Info: Node clus1-04 that hosts aggregate aggr1 is offline

  • MGWD logs show SQL insert error for sp_cap_rdb:
[kern_mgwd:info:2136] 0x828839500: SQL error: "INSERT INTO sp_cap_rdb(rowid, _epoch, _tid, [node], [nodeid], [id], [version]) VALUES (-350277020502054092, 828, 141, 'clus1-04', 'xxxxxxxx-xxxx-xxxx-xxxx-xxxxxxxxxxxx', 33, 2);" UNIQUE constraint failed: sp_cap_rdb.node,
[kern_mgwd:info:2136] 0x828839500: 0: ERR: SQL_CONTEXT: execute_sql:src/ SQL: failed on connection 0x81efa7308: UNIQUE constraint failed: sp_cap_rdb.node,, txn: 'saveTxnChanges:sp_cap_rdb create',active_connection: 0x81efa7308, active_thread: 0x828839500, active_label: 'saveTxnChanges:sp_cap_rdb create', stmt: "INSERT INTO sp_cap_rdb(rowid, _epoch, _tid, [node], [nodeid], [id], [version]) VALUES (-350277020502054092, 828, 141, 'clus1-04', 'xxxxxxxx-xxxx-xxxx-xxxx-xxxxxxxxxxxx', 33, 2);"

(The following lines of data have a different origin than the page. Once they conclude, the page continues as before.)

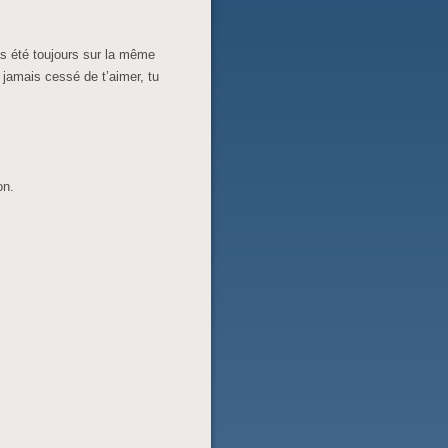
 été toujours sur la même
 jamais cessé de t’aimer, tu
on.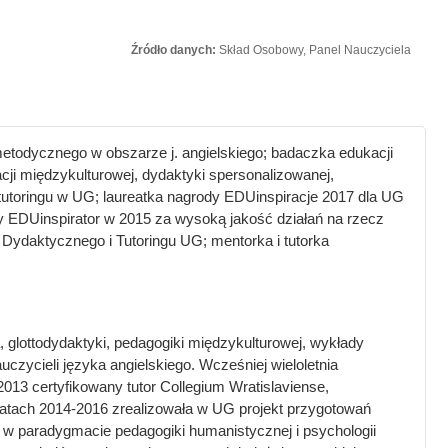
Źródło danych:
Skład Osobowy, Panel Nauczyciela
todycznego w obszarze j. angielskiego; badaczka edukacji
cji międzykulturowej, dydaktyki spersonalizowanej,
ń tutoringu w UG; laureatka nagrody EDUinspiracje 2017 dla UG
ody EDUinspirator w 2015 za wysoką jakość działań na rzecz
ydaktycznego i Tutoringu UG; mentorka i tutorka
glottodydaktyki, pedagogiki międzykulturowej, wykłady
uczycieli języka angielskiego. Wcześniej wieloletnia
13 certyfikowany tutor Collegium Wratislaviense,
 latach 2014-2016 zrealizowała w UG projekt przygotowań
 w paradygmacie pedagogiki humanistycznej i psychologii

[kern_mgwd:info:2136] E [src/rdb/ 5116 (0x828839500)]: saveTxnChanges: failed to execute SQL: 'INSERT INTO sp_cap_rdb(rowid, _epoch, _tid, [node], [nodeid], [id], [version]) VALUES (-350277020502054092, 828, 141, 'clus1-04', 'xxxxxxxx-xxxx-xxxx-xxxx-xxxxxxxxxxxx', 33, 2);'.
[kern_mgwd:info:2136] W [src/rdb/ 5288 (0x828839500)]: saveTxnChanges: abandoning due to INTERNAL_ERROR.